EXERCISE INSTRUCTIONS ▸ When you copy the listing, reproduce each line as it appears and omit every image.

EXTRACTED MATERIAL ▸
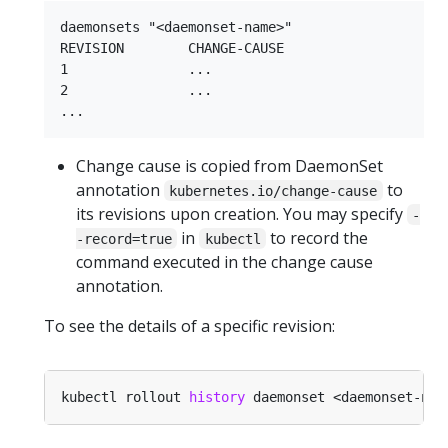
daemonsets "<daemonset-name>"

REVISION        CHANGE-CAUSE

1               ...

2               ...

Change cause is copied from DaemonSet
annotation
to
kubernetes.io/change-cause
its revisions upon creation. You may specify
-
in
to record the
-record=true
kubectl
command executed in the change cause
annotation.
To see the details of a specific revision:
kubectl rollout 
history
 daemonset <daemonset-nam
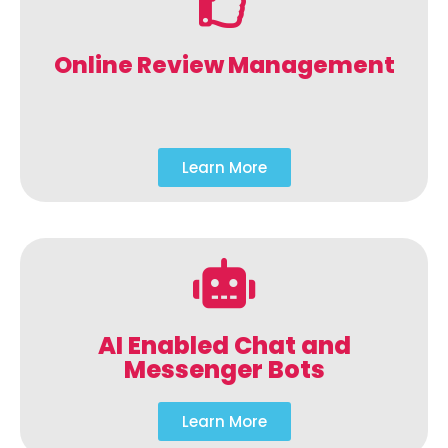
Online Review Management
Learn More
AI Enabled Chat and
Messenger Bots
Learn More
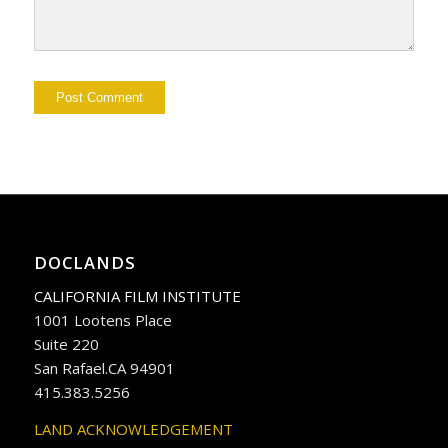
DOCLANDS
CALIFORNIA FILM INSTITUTE
1001 Lootens Place
Suite 220
San Rafael.CA 94901
415.383.5256
LAND ACKNOWLEDGEMENT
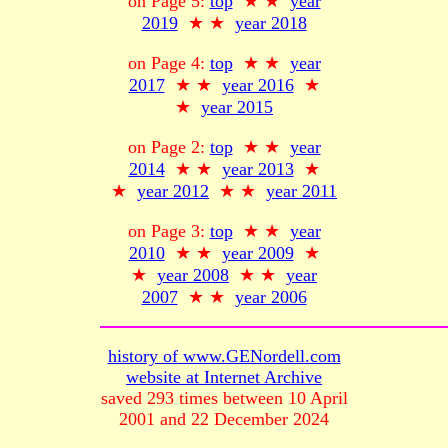
on Page 5:
top
★ ★
year
2019
★ ★
year 2018
on Page 4:
top
★ ★
year
2017
★ ★
year 2016
★
★
year 2015
on Page 2:
top
★ ★
year
2014
★ ★
year 2013
★
★
year 2012
★ ★
year 2011
on Page 3:
top
★ ★
year
2010
★ ★
year 2009
★
★
year 2008
★ ★
year
2007
★ ★
year 2006
history of www.GENordell.com
website at Internet Archive
saved 293 times between 10 April
2001 and 22 December 2024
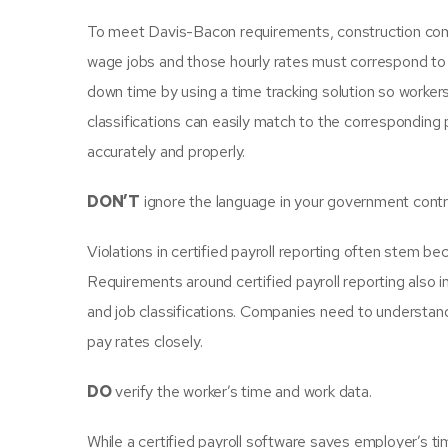
To meet Davis-Bacon requirements, construction comp
wage jobs and those hourly rates must correspond to
down time by using a time tracking solution so workers
classifications can easily match to the corresponding 
accurately and properly.
DON’T
ignore the language in your government contr
Violations in certified payroll reporting often stem bec
Requirements around certified payroll reporting also 
and job classifications. Companies need to understand
pay rates closely.
DO
verify the worker’s time and work data.
While a certified payroll software saves employer’s ti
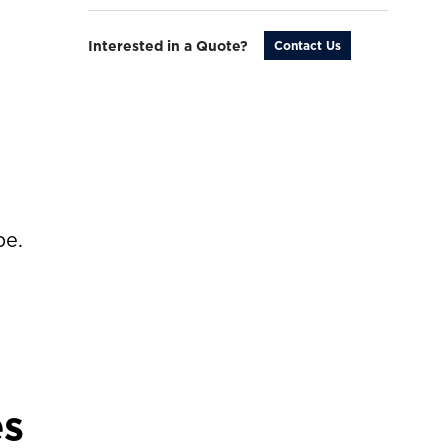
Interested in a Quote?
Contact Us
be.
es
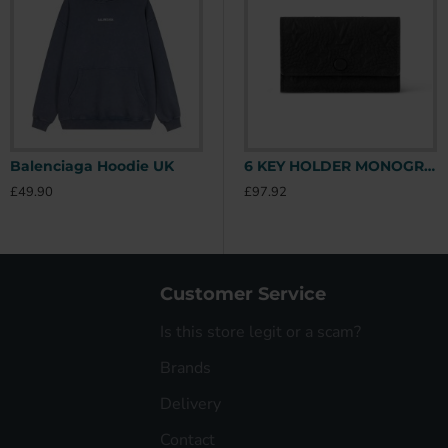
Balenciaga Hoodie UK
Stone Island Hoodie UK
6 KEY HOLDER MONOGRAM TAURILLON LEATHER M82604 UK
£49.90
£49.90
£
£97.92
Customer Service
Is this store legit or a scam?
Brands
Delivery
Contact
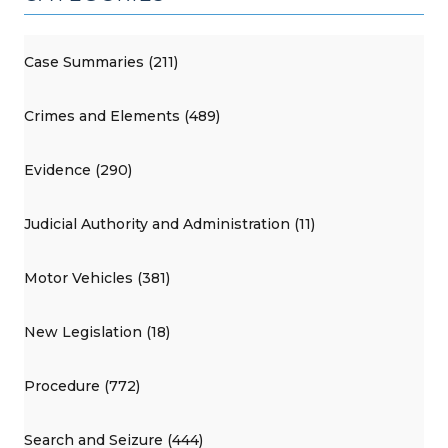
Case Summaries (211)
Crimes and Elements (489)
Evidence (290)
Judicial Authority and Administration (11)
Motor Vehicles (381)
New Legislation (18)
Procedure (772)
Search and Seizure (444)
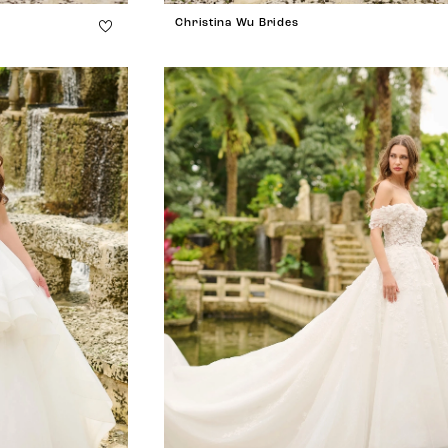
Christina Wu Brides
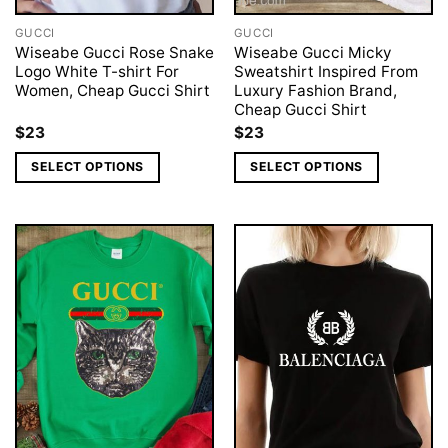
GUCCI
GUCCI
Wiseabe Gucci Rose Snake
Wiseabe Gucci Micky
Logo White T-shirt For
Sweatshirt Inspired From
Women, Cheap Gucci Shirt
Luxury Fashion Brand,
Cheap Gucci Shirt
$
23
$
23
SELECT OPTIONS
SELECT OPTIONS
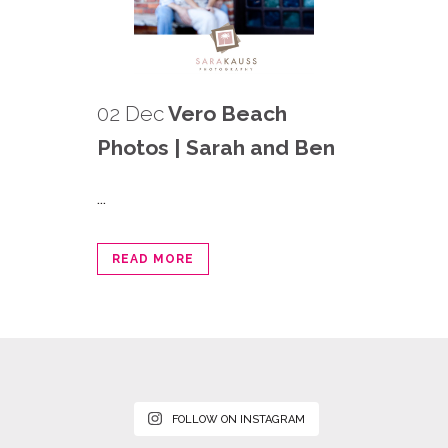
02 Dec
Vero Beach
Photos | Sarah and Ben
...
READ MORE
FOLLOW ON INSTAGRAM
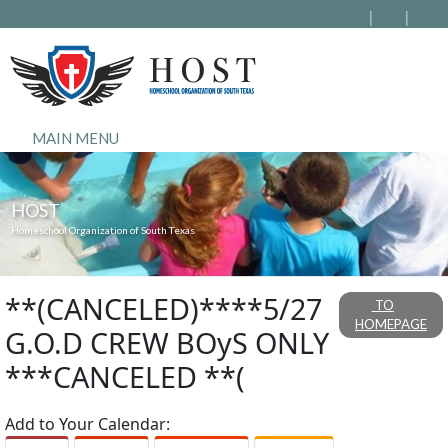
MAIN MENU
HOST
Homeschool Organization of South Texas
**(CANCELED)****5/27
TO
HOMEPAGE
G.O.D CREW BOyS ONLY
***CANCELED **(
Add to Your Calendar:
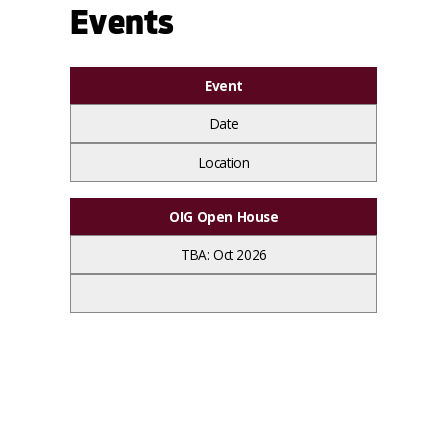
Events
Event
Date
Location
OIG Open House
TBA: Oct 2026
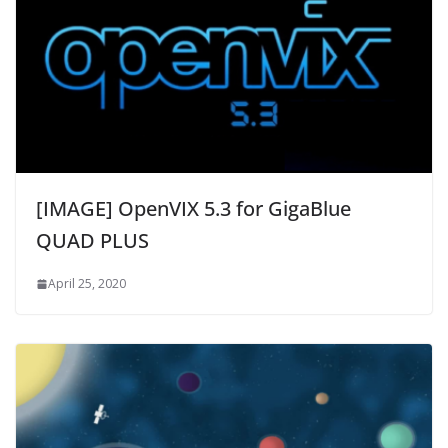
[IMAGE] OpenVIX 5.3 for GigaBlue
QUAD PLUS
April 25, 2020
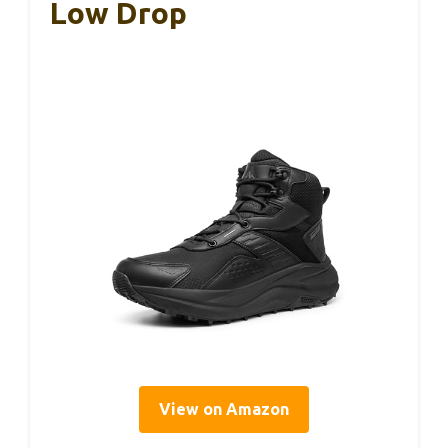
Low Drop
View on Amazon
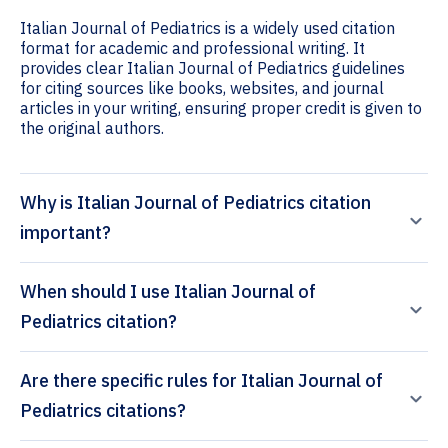
Italian Journal of Pediatrics is a widely used citation
format for academic and professional writing. It
provides clear Italian Journal of Pediatrics guidelines
for citing sources like books, websites, and journal
articles in your writing, ensuring proper credit is given to
the original authors.
Why is Italian Journal of Pediatrics citation
important?
When should I use Italian Journal of
Pediatrics citation?
Are there specific rules for Italian Journal of
Pediatrics citations?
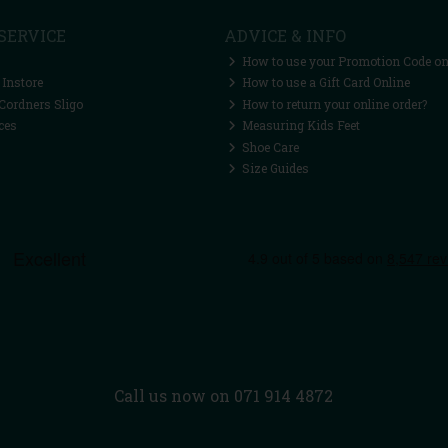
SERVICE
ADVICE & INFO
How to use your Promotion Code on
 Instore
How to use a Gift Card Online
Cordners Sligo
How to return your online order?
ces
Measuring Kids Feet
Shoe Care
Size Guides
Call us now on 071 914 4872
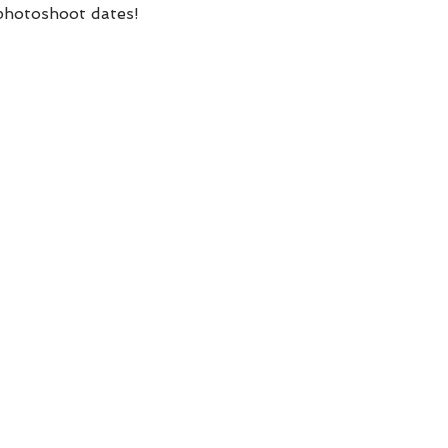
 photoshoot dates! 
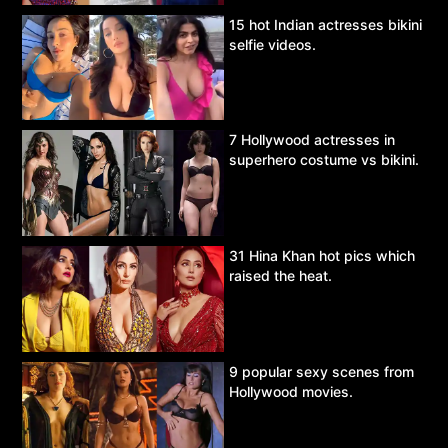
15 hot Indian actresses bikini
selfie videos.
7 Hollywood actresses in
superhero costume vs bikini.
31 Hina Khan hot pics which
raised the heat.
9 popular sexy scenes from
Hollywood movies.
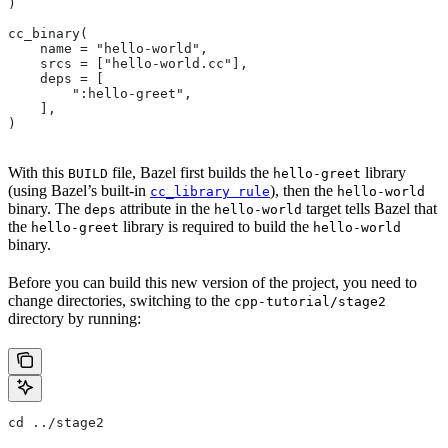
)
cc_binary(
    name = "hello-world",
    srcs = ["hello-world.cc"],
    deps = [
        ":hello-greet",
    ],
)
With this
file, Bazel first builds the
library
BUILD
hello-greet
(using Bazel’s built-in
), then the
cc_library rule
hello-world
binary. The
attribute in the
target tells Bazel that
deps
hello-world
the
library is required to build the
hello-greet
hello-world
binary.
Before you can build this new version of the project, you need to
change directories, switching to the
cpp-tutorial/stage2
directory by running:
cd ../stage2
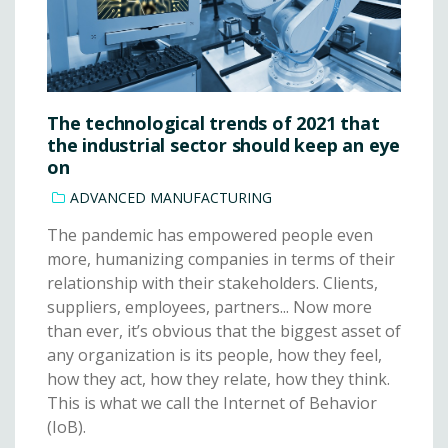
The technological trends of 2021 that
the industrial sector should keep an eye
on
ADVANCED MANUFACTURING
The pandemic has empowered people even
more, humanizing companies in terms of their
relationship with their stakeholders. Clients,
suppliers, employees, partners... Now more
than ever, it’s obvious that the biggest asset of
any organization is its people, how they feel,
how they act, how they relate, how they think.
This is what we call the Internet of Behavior
(IoB).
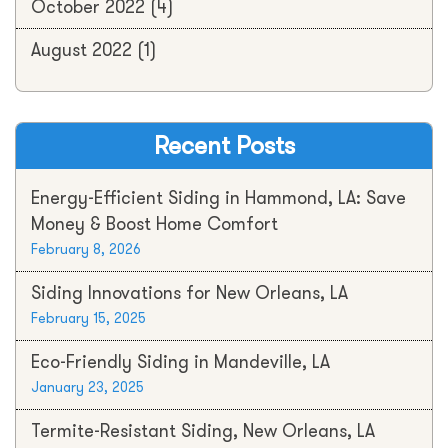
October 2022
(4)
August 2022
(1)
Recent Posts
Energy-Efficient Siding in Hammond, LA: Save
Money & Boost Home Comfort
February 8, 2026
Siding Innovations for New Orleans, LA
February 15, 2025
Eco-Friendly Siding in Mandeville, LA
January 23, 2025
Termite-Resistant Siding, New Orleans, LA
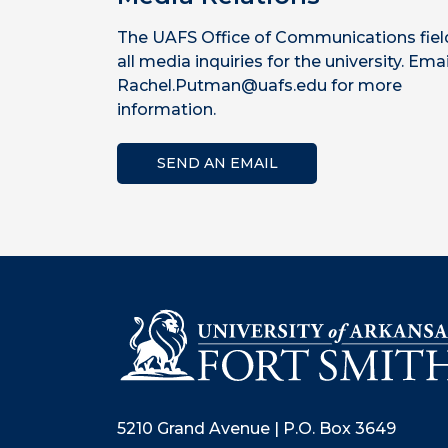
The UAFS Office of Communications fiel
all media inquiries for the university. Emai
Rachel.Putman@uafs.edu for more
information.
SEND AN EMAIL
5210 Grand Avenue | P.O. Box 3649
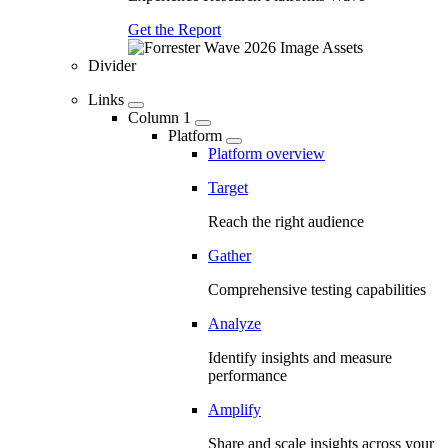
Get the Report
Divider
Links
Column 1
Platform
Platform overview
Target
Reach the right audience
Gather
Comprehensive testing capabilities
Analyze
Identify insights and measure
performance
Amplify
Share and scale insights across your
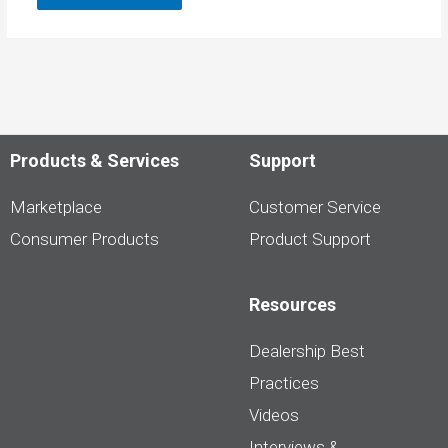
Products & Services
Support
Marketplace
Customer Service
Consumer Products
Product Support
Resources
Dealership Best
Practices
Videos
Interviews &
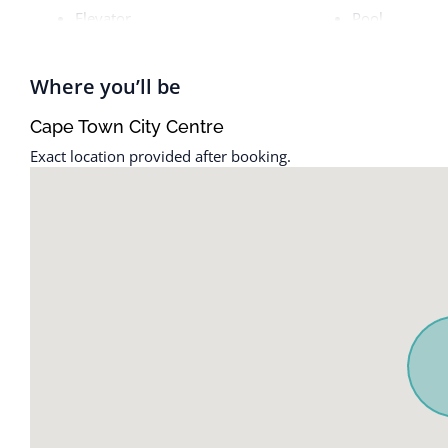
Elevator
Pool
Where you’ll be
Cape Town City Centre
Exact location provided after booking.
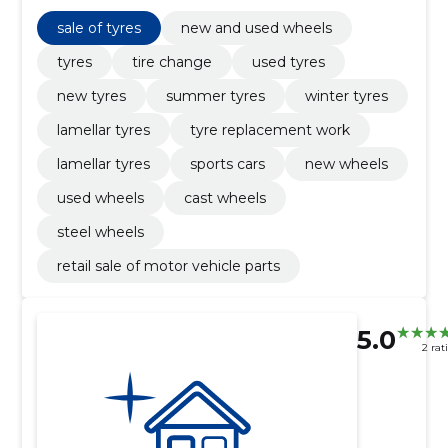
sale of tyres, tyre replacement work
sale of tyres
new and used wheels
tyres
tire change
used tyres
new tyres
summer tyres
winter tyres
lamellar tyres
tyre replacement work
lamellar tyres
sports cars
new wheels
used wheels
cast wheels
steel wheels
retail sale of motor vehicle parts
5.0
2 rat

REPLY TO THE EXERCISE ▸
daemonsets "<daemonset-name>"

REVISION        CHANGE-CAUSE

1               ...

2               ...

Change cause is copied from DaemonSet
annotation
to
kubernetes.io/change-cause
its revisions upon creation. You may specify
-
in
to record the
-record=true
kubectl
command executed in the change cause
annotation.
To see the details of a specific revision:
kubectl rollout 
history
 daemonset <daemonset-nam
Online Review Management
Learn More
AI Enabled Chat and
Messenger Bots
Learn More
DOCLANDS
CALIFORNIA FILM INSTITUTE
1001 Lootens Place
Suite 220
San Rafael.CA 94901
415.383.5256
LAND ACKNOWLEDGEMENT
on Page 5:
top
★ ★
year
2019
★ ★
year 2018
on Page 4:
top
★ ★
year
2017
★ ★
year 2016
★
★
year 2015
on Page 2:
top
★ ★
year
2014
★ ★
year 2013
★
★
year 2012
★ ★
year 2011
on Page 3:
top
★ ★
year
2010
★ ★
year 2009
★
★
year 2008
★ ★
year
2007
★ ★
year 2006
history of www.GENordell.com
website at Internet Archive
saved 293 times between 10 April
2001 and 22 December 2024
To meet Davis-Bacon requirements, construction comp
wage jobs and those hourly rates must correspond to
down time by using a time tracking solution so workers
classifications can easily match to the corresponding 
accurately and properly.
DON’T
ignore the language in your government contr
Violations in certified payroll reporting often stem bec
Requirements around certified payroll reporting also 
and job classifications. Companies need to understand
pay rates closely.
DO
verify the worker’s time and work data.
While a certified payroll software saves employer’s ti
Interested in a Quote?
Contact Us
be.
es
Balenciaga Hoodie UK
Stone Island Hoodie UK
6 KEY HOLDER MONOGRAM TAURILLON LEATHER M82604 UK
£49.90
£49.90
£
£97.92
Customer Service
Is this store legit or a scam?
Brands
Delivery
Contact
Case Summaries (211)
Crimes and Elements (489)
Evidence (290)
Judicial Authority and Administration (11)
Motor Vehicles (381)
New Legislation (18)
Procedure (772)
Search and Seizure (444)
Christina Wu Brides
GUCCI
GUCCI
Wiseabe Gucci Rose Snake
Wiseabe Gucci Micky
Logo White T-shirt For
Sweatshirt Inspired From
Women, Cheap Gucci Shirt
Luxury Fashion Brand,
Cheap Gucci Shirt
$
23
$
23
SELECT OPTIONS
SELECT OPTIONS
02 Dec
Vero Beach
Photos | Sarah and Ben
...
READ MORE
FOLLOW ON INSTAGRAM
MAIN MENU
HOST
Homeschool Organization of South Texas
**(CANCELED)****5/27
TO
HOMEPAGE
G.O.D CREW BOyS ONLY
***CANCELED **(
Add to Your Calendar:
Events
Event
Date
Location
OIG Open House
TBA: Oct 2026
[IMAGE] OpenVIX 5.3 for GigaBlue
QUAD PLUS
April 25, 2020
Low Drop
View on Amazon
Italian Journal of Pediatrics is a widely used citation
format for academic and professional writing. It
provides clear Italian Journal of Pediatrics guidelines
for citing sources like books, websites, and journal
articles in your writing, ensuring proper credit is given to
the original authors.
Why is Italian Journal of Pediatrics citation
important?
When should I use Italian Journal of
Pediatrics citation?
Are there specific rules for Italian Journal of
Pediatrics citations?
SERVICE
ADVICE & INFO
How to use your Promotion Code on
 Instore
How to use a Gift Card Online
Cordners Sligo
How to return your online order?
ces
Measuring Kids Feet
Shoe Care
Size Guides
Call us now on 071 914 4872
 photoshoot dates! 
15 hot Indian actresses bikini
selfie videos.
7 Hollywood actresses in
superhero costume vs bikini.
31 Hina Khan hot pics which
raised the heat.
9 popular sexy scenes from
Hollywood movies.
)
cc_binary(
    name = "hello-world",
    srcs = ["hello-world.cc"],
    deps = [
        ":hello-greet",
    ],
)
With this
file, Bazel first builds the
library
BUILD
hello-greet
(using Bazel’s built-in
), then the
cc_library rule
hello-world
binary. The
attribute in the
target tells Bazel that
deps
hello-world
the
library is required to build the
hello-greet
hello-world
binary.
Before you can build this new version of the project, you need to
change directories, switching to the
cpp-tutorial/stage2
directory by running:
cd ../stage2
The technological trends of 2021 that
the industrial sector should keep an eye
on
ADVANCED MANUFACTURING
The pandemic has empowered people even
more, humanizing companies in terms of their
relationship with their stakeholders. Clients,
suppliers, employees, partners... Now more
than ever, it’s obvious that the biggest asset of
any organization is its people, how they feel,
how they act, how they relate, how they think.
This is what we call the Internet of Behavior
(IoB).
October 2022
(4)
August 2022
(1)
Recent Posts
Energy-Efficient Siding in Hammond, LA: Save
Money & Boost Home Comfort
February 8, 2026
Siding Innovations for New Orleans, LA
February 15, 2025
Eco-Friendly Siding in Mandeville, LA
January 23, 2025
Termite-Resistant Siding, New Orleans, LA
The UAFS Office of Communications fiel
all media inquiries for the university. Emai
Rachel.Putman@uafs.edu for more
information.
SEND AN EMAIL
5210 Grand Avenue | P.O. Box 3649
Get the Report
Divider
Links
Column 1
Platform
Platform overview
Target
Reach the right audience
Gather
Comprehensive testing capabilities
Analyze
Identify insights and measure
performance
Amplify
Share and scale insights across your
Products & Services
Support
Marketplace
Customer Service
Consumer Products
Product Support
Resources
Dealership Best
Practices
Videos
Interviews &
Elevator
Pool
Where you’ll be
Cape Town City Centre
Exact location provided after booking.
sale of tyres, tyre replacement work
sale of tyres
new and used wheels
tyres
tire change
used tyres
new tyres
summer tyres
winter tyres
lamellar tyres
tyre replacement work
lamellar tyres
sports cars
new wheels
used wheels
cast wheels
steel wheels
retail sale of motor vehicle parts
5.0
2 rat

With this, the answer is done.